Women environmentalists
Women and their fight to protect the environment
Social action Gender equality Women
The fight against climate change and to protect the environment is everyone's task, but today we are focusing on women, specifically those who have made nature conservation their mission with a single objective: to leave a better world for the next generations. They lead the way, do you want to meet them?
Climate change is endangering the planet and, as a consequence, the lives of the living beings that inhabit it. Combating this phenomenon is one of the greatest challenges facing humanity, which is both the cause of the problem and the only one capable of solving it, in the coming decades. In this arduous task, which will require everyone's commitment, women will have a fundamental role to play.
A role that the United Nations (UN) already recognised in 1995 during the Fourth World Conference on Women, in Beijing. Three strategic objectives were established there with regard to women and the environment:
The active participation of women at all levels of environmental decision-making.
The integration of their concerns and perspectives into environmental policies and programmes.
The establishment of methods for assessing the impact of development and environmental policies on women.
The role of women in the defense of the environment
Over the last decade, Mother Earth has not stopped sending out messages: phenomena such as the rise in the earth's average temperature, the melting of the polar ice caps and glaciers, and the increase in sea levels or the loss of biodiversity, which has a fundamental protective role in preventing the proliferation of infectious diseases such as Covid-19, are of concern.

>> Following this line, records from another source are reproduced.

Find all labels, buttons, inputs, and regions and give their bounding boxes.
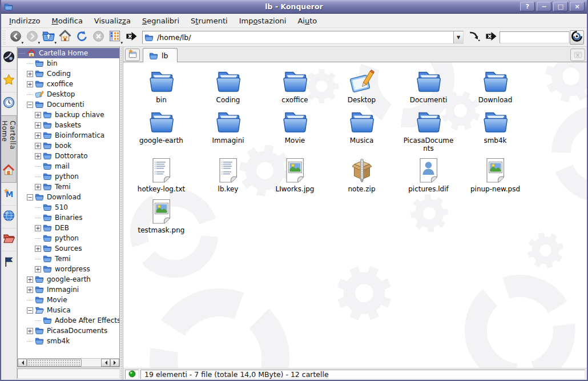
tree-item-bioinformatica[interactable]: +Bioinformatica [18, 130, 119, 141]
close-tab-button[interactable] [570, 49, 585, 61]
tree-expander[interactable]: + [35, 122, 41, 129]
search-engine-button[interactable] [570, 30, 584, 45]
tree-expander[interactable]: + [35, 266, 41, 272]
file-musica[interactable]: Musica [330, 108, 394, 153]
menu-strumenti[interactable]: Strumenti [185, 15, 233, 27]
location-bar[interactable]: /home/lb/ ▼ [142, 31, 464, 44]
tree-expander[interactable]: + [35, 153, 41, 159]
view-mode-button[interactable]: ▾ [107, 29, 123, 45]
tree-item-documenti[interactable]: −Documenti [18, 99, 119, 110]
file-cxoffice[interactable]: cxoffice [263, 67, 327, 104]
tree-item-download[interactable]: −Download [18, 192, 119, 202]
search-input[interactable] [500, 31, 569, 43]
menu-impostazioni[interactable]: Impostazioni [233, 15, 292, 27]
tree-expander[interactable]: + [35, 112, 41, 118]
tree-item-google-earth[interactable]: +google-earth [18, 274, 119, 284]
tree-item-immagini[interactable]: +Immagini [18, 284, 119, 295]
file-download[interactable]: Download [464, 67, 527, 104]
file-testmask.png[interactable]: testmask.png [130, 198, 194, 234]
tree-item-temi[interactable]: +Temi [18, 182, 119, 192]
tree-item-cxoffice[interactable]: +cxoffice [18, 79, 119, 89]
stop-button[interactable] [90, 29, 106, 45]
forward-button[interactable]: ▾ [24, 29, 40, 45]
file-coding[interactable]: Coding [196, 67, 260, 104]
file-smb4k[interactable]: smb4k [464, 108, 527, 153]
menu-modifica[interactable]: Modifica [46, 15, 88, 27]
minimize-button[interactable]: − [537, 2, 551, 11]
tree-item-python[interactable]: python [18, 171, 119, 182]
sidebar-tab-history[interactable] [1, 93, 17, 115]
location-text[interactable]: /home/lb/ [157, 33, 191, 42]
tree-expander[interactable]: + [27, 287, 33, 293]
reload-button[interactable] [74, 29, 90, 45]
tree-expander[interactable]: + [35, 246, 41, 252]
tree-item-baskets[interactable]: +baskets [18, 120, 119, 130]
tree-horizontal-scrollbar[interactable] [17, 358, 120, 367]
sidebar-tab-home-active[interactable]: Cartella Home [1, 115, 17, 183]
titlebar[interactable]: lb - Konqueror ? − □ × [1, 0, 587, 14]
sidebar-tab-konqueror[interactable] [1, 47, 17, 70]
tree-item-wordpress[interactable]: +wordpress [18, 264, 119, 274]
file-pinup-new.psd[interactable]: pinup-new.psd [464, 157, 527, 193]
icon-view[interactable]: binCodingcxofficeDesktopDocumentiDownloa… [123, 62, 587, 368]
back-button[interactable]: ▾ [7, 29, 23, 45]
clear-search-button[interactable] [483, 29, 499, 45]
file-hotkey-log.txt[interactable]: hotkey-log.txt [130, 157, 194, 193]
tree-item-bin[interactable]: bin [18, 58, 119, 69]
file-lb.key[interactable]: lb.key [196, 157, 260, 193]
tree-item-desktop[interactable]: Desktop [18, 89, 119, 99]
file-pictures.ldif[interactable]: pictures.ldif [397, 157, 461, 193]
tree-item-mail[interactable]: mail [18, 161, 119, 171]
file-documenti[interactable]: Documenti [397, 67, 461, 104]
scroll-left-button-2[interactable] [101, 359, 110, 367]
tree-item-deb[interactable]: +DEB [18, 223, 119, 233]
tree-item-adobe-after-effects-7[interactable]: Adobe After Effects 7 [18, 315, 119, 326]
file-movie[interactable]: Movie [263, 108, 327, 153]
tree-expander[interactable]: + [27, 276, 33, 283]
tree-item-510[interactable]: 510 [18, 202, 119, 212]
tree-expander[interactable]: + [27, 71, 33, 77]
new-tab-button[interactable] [125, 49, 140, 61]
menu-segnalibri[interactable]: Segnalibri [136, 15, 185, 27]
sidebar-tab-network[interactable] [1, 206, 17, 228]
tree-item-backup-chiave[interactable]: +backup chiave [18, 110, 119, 120]
go-button[interactable] [466, 29, 482, 45]
clear-location-button[interactable] [123, 29, 139, 45]
tree-item-sources[interactable]: +Sources [18, 243, 119, 254]
file-desktop[interactable]: Desktop [330, 67, 394, 104]
tree-expander[interactable]: + [35, 184, 41, 190]
file-google-earth[interactable]: google-earth [130, 108, 194, 153]
tree-expander[interactable]: − [27, 102, 33, 108]
tree-expander[interactable]: + [35, 225, 41, 231]
tree-expander[interactable]: + [27, 328, 33, 334]
tree-item-picasadocuments[interactable]: +PicasaDocuments [18, 326, 119, 336]
tree-item-book[interactable]: +book [18, 141, 119, 151]
tree-item-cartella-home[interactable]: Cartella Home [18, 48, 119, 58]
maximize-button[interactable]: □ [553, 2, 568, 11]
tree-expander[interactable]: + [27, 81, 33, 87]
sidebar-tab-root-folder[interactable] [1, 228, 17, 251]
sidebar-tab-bookmarks[interactable] [1, 70, 17, 93]
location-dropdown[interactable]: ▼ [453, 31, 463, 43]
scroll-left-button[interactable] [18, 359, 27, 367]
file-bin[interactable]: bin [130, 67, 194, 104]
home-button[interactable] [57, 29, 73, 45]
tree-expander[interactable]: − [27, 194, 33, 200]
tab-lb[interactable]: lb [143, 48, 178, 62]
tree-item-binaries[interactable]: Binaries [18, 212, 119, 223]
menu-aiuto[interactable]: Aiuto [292, 15, 323, 27]
tree-item-movie[interactable]: Movie [18, 295, 119, 305]
file-liworks.jpg[interactable]: LIworks.jpg [263, 157, 327, 193]
scrollbar-thumb[interactable] [27, 359, 82, 367]
sidebar-tab-metabar[interactable]: M [1, 183, 17, 206]
tree-item-temi[interactable]: Temi [18, 254, 119, 264]
tree-item-coding[interactable]: +Coding [18, 69, 119, 79]
tree-expander[interactable]: + [35, 133, 41, 139]
tree-expander[interactable]: + [35, 143, 41, 149]
toolbar-grip[interactable] [2, 30, 5, 45]
up-button[interactable]: ▾ [41, 29, 57, 45]
file-note.zip[interactable]: note.zip [330, 157, 394, 193]
file-picasadocuments[interactable]: PicasaDocuments [397, 108, 461, 153]
tree-expander[interactable]: − [27, 307, 33, 314]
scrollbar-track[interactable] [82, 359, 101, 367]
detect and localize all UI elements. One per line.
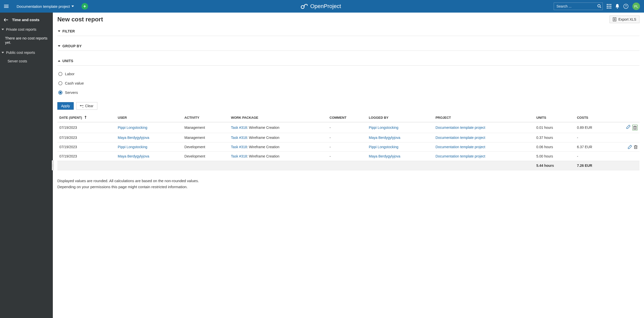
radio-icon [58,81,62,85]
logo-text: OpenProject [310,3,341,10]
cell-comment: - [328,142,367,152]
sidebar-section-public[interactable]: Public cost reports [0,48,53,57]
table-row: 07/19/2023Pippi LongstockingManagementTa… [57,122,639,133]
svg-rect-8 [610,6,611,7]
logged-by-link[interactable]: Maya Berdygylyjova [369,136,400,140]
radio-cash-label: Cash value [65,81,84,85]
logged-by-link[interactable]: Pippi Longstocking [369,145,398,149]
chevron-down-icon [58,30,60,32]
totals-row: 5.44 hours 7.26 EUR [57,161,639,170]
project-link[interactable]: Documentation template project [435,154,485,158]
sidebar-item-server-costs[interactable]: Server costs [0,57,53,65]
col-date[interactable]: DATE (SPENT) [57,113,116,122]
group-by-label: GROUP BY [62,44,82,48]
private-empty-text: There are no cost reports yet. [0,34,53,48]
chevron-down-icon [2,29,4,30]
filter-label: FILTER [62,29,75,33]
back-arrow-icon[interactable] [4,18,9,21]
clear-label: Clear [85,104,93,108]
cell-activity: Development [182,142,229,152]
cell-comment: - [328,133,367,142]
col-costs[interactable]: COSTS [575,113,611,122]
modules-icon[interactable] [607,4,611,9]
page-title: New cost report [57,16,103,23]
radio-labor-label: Labor [65,72,74,76]
logged-by-link[interactable]: Maya Berdygylyjova [369,154,400,158]
task-link[interactable]: Task #318 [231,126,247,130]
radio-servers[interactable]: Servers [58,88,639,97]
svg-rect-11 [610,8,611,9]
clear-button[interactable]: Clear [76,102,97,110]
user-link[interactable]: Maya Berdygylyjova [118,154,149,158]
trash-icon[interactable] [634,145,637,149]
svg-rect-10 [609,8,610,9]
svg-point-0 [301,6,304,9]
radio-labor[interactable]: Labor [58,69,639,78]
project-link[interactable]: Documentation template project [435,126,485,130]
group-by-legend[interactable]: GROUP BY [57,42,639,51]
col-comment[interactable]: COMMENT [328,113,367,122]
logged-by-link[interactable]: Pippi Longstocking [369,126,398,130]
footnote-line1: Displayed values are rounded. All calcul… [57,178,639,184]
svg-rect-25 [634,146,637,149]
svg-point-1 [598,5,600,7]
project-link[interactable]: Documentation template project [435,145,485,149]
task-link[interactable]: Task #318 [231,145,247,149]
user-link[interactable]: Pippi Longstocking [118,126,147,130]
apply-button[interactable]: Apply [57,102,74,110]
task-suffix: : Wireframe Creation [247,126,279,130]
cell-costs: 6.37 EUR [575,142,611,152]
col-user[interactable]: USER [116,113,182,122]
project-selector[interactable]: Documentation template project [17,4,74,9]
col-project[interactable]: PROJECT [433,113,534,122]
app-logo[interactable]: OpenProject [301,3,341,10]
private-reports-label: Private cost reports [6,27,36,31]
table-row: 07/19/2023Pippi LongstockingDevelopmentT… [57,142,639,152]
search-icon[interactable] [597,4,601,8]
table-row: 07/19/2023Maya BerdygylyjovaManagementTa… [57,133,639,142]
task-suffix: : Wireframe Creation [247,154,279,158]
cell-units: 5.00 hours [534,152,575,161]
cell-date: 07/19/2023 [57,142,116,152]
add-button[interactable]: + [82,3,88,10]
footnote-line2: Depending on your permissions this page … [57,184,639,190]
task-suffix: : Wireframe Creation [247,136,279,140]
public-reports-label: Public cost reports [6,51,35,55]
col-work-package[interactable]: WORK PACKAGE [229,113,328,122]
bell-icon[interactable] [615,4,619,9]
cell-date: 07/19/2023 [57,133,116,142]
edit-icon[interactable] [626,125,630,130]
user-link[interactable]: Pippi Longstocking [118,145,147,149]
filter-legend[interactable]: FILTER [57,27,639,36]
cell-date: 07/19/2023 [57,152,116,161]
help-icon[interactable]: ? [623,4,628,9]
task-link[interactable]: Task #318 [231,154,247,158]
cell-costs: - [575,133,611,142]
chevron-up-icon [58,60,60,62]
menu-toggle-icon[interactable] [4,5,9,8]
units-legend[interactable]: UNITS [57,56,639,66]
col-activity[interactable]: ACTIVITY [182,113,229,122]
export-xls-button[interactable]: Export XLS [610,16,639,23]
project-link[interactable]: Documentation template project [435,136,485,140]
sidebar-resize-handle[interactable]: ⋮ [52,160,54,170]
user-avatar[interactable]: PL [632,3,640,10]
radio-cash-value[interactable]: Cash value [58,78,639,88]
logo-icon [301,3,308,9]
cell-activity: Development [182,152,229,161]
search-input[interactable] [554,3,603,10]
task-link[interactable]: Task #318 [231,136,247,140]
task-suffix: : Wireframe Creation [247,145,279,149]
sidebar-section-private[interactable]: Private cost reports [0,25,53,34]
undo-icon [80,104,84,107]
radio-servers-label: Servers [65,90,78,95]
user-link[interactable]: Maya Berdygylyjova [118,136,149,140]
edit-icon[interactable] [628,145,632,149]
col-logged-by[interactable]: LOGGED BY [367,113,433,122]
sidebar-title: Time and costs [12,18,39,22]
svg-line-2 [600,7,601,8]
trash-icon[interactable] [632,125,637,130]
col-units[interactable]: UNITS [534,113,575,122]
total-costs: 7.26 EUR [575,161,611,170]
sort-asc-icon [85,116,87,120]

Who better than women to look after the planet? They are increasingly present in the world's major decision-making bodies, such as Ursula von der Leyen, current president of the European Commission and a leading proponent of the Green Recovery after the coronavirus crisis. From outside the institutions, many women demonstrate their activism on a daily basis and fight to improve the health of the environment. Here, the young Greta Thunberg is a case in point, who at only 17 years of age becomed an image of the commitment of young people in the fight against climate change.
To get this far, women have had to demand gender equality for decades, an area in which, as the UN itself acknowledges in SDG 5, much remains to be done. According to UN Women External link, opens in new window., climate-induced disasters exacerbate deep-rooted gender inequalities, i.e. women and girls are often the last to eat or be rescued, they face greater health and safety risks when water and sanitation systems are compromised, and assume a greater burden of domestic and care work when resources run out.
Great women environmentalists and activists
Next, we will meet some of the women who have helped conserve the environment and raise awareness of the earth's population over the last century:
Rachel Carson (1907-1964)
In 1962, Carson, an American biologist and conservationist, published Silent Spring, a book that addressed the devastating consequences of pesticide use on wildlife and helped raise environmental awareness. Thanks to her, Earth Day also began to be celebrated and the U.S. Environmental Protection Agency (EPA) was created.
Jane Goodall (1934-)
The English primatologist has been revolutionising science since 1960 with her innovative methods and fascinating discoveries about the behaviour of wild chimpanzees in Gombe (Tanzania). At 86 years old, Dr. Goodall continues to work hard on protecting ecosystems and biodiversity, environmental education and sustainability.
Wangari Maathai (1940-2011)
In 2004, this Kenyan biologist, also known as the Woman of the Trees, received the Nobel Peace Prize for her contribution to sustainable development. This award, the first for an African woman, was the culmination of a career that began in 1977 when she founded the Green Belt Movement, which aimed to combat desertification, deforestation, the water crisis and rural hunger.
Vandana Shiva (1952-)
One of the greatest champions of ecofeminism today. The Indian physicist and philosopher understands the earth as an entity that is part of the individual and calls for a transformation that will put an end to climate change, inequality, injustice, wars and hunger. She was one of the founders of the Women's Environment & Development Organization (WEDO).
Sheila Watt-Cloutier (1953-)
Watt-Cloutier is a Canadian Inuit activist who defends the right of her people to live in the cold. Sea ice, which is part of the life of Inuits, a common name for the various peoples living in the Arctic regions of North America, is melting away, hence her fight against global warming, which earned her a Nobel Peace Prize nomination in 2007.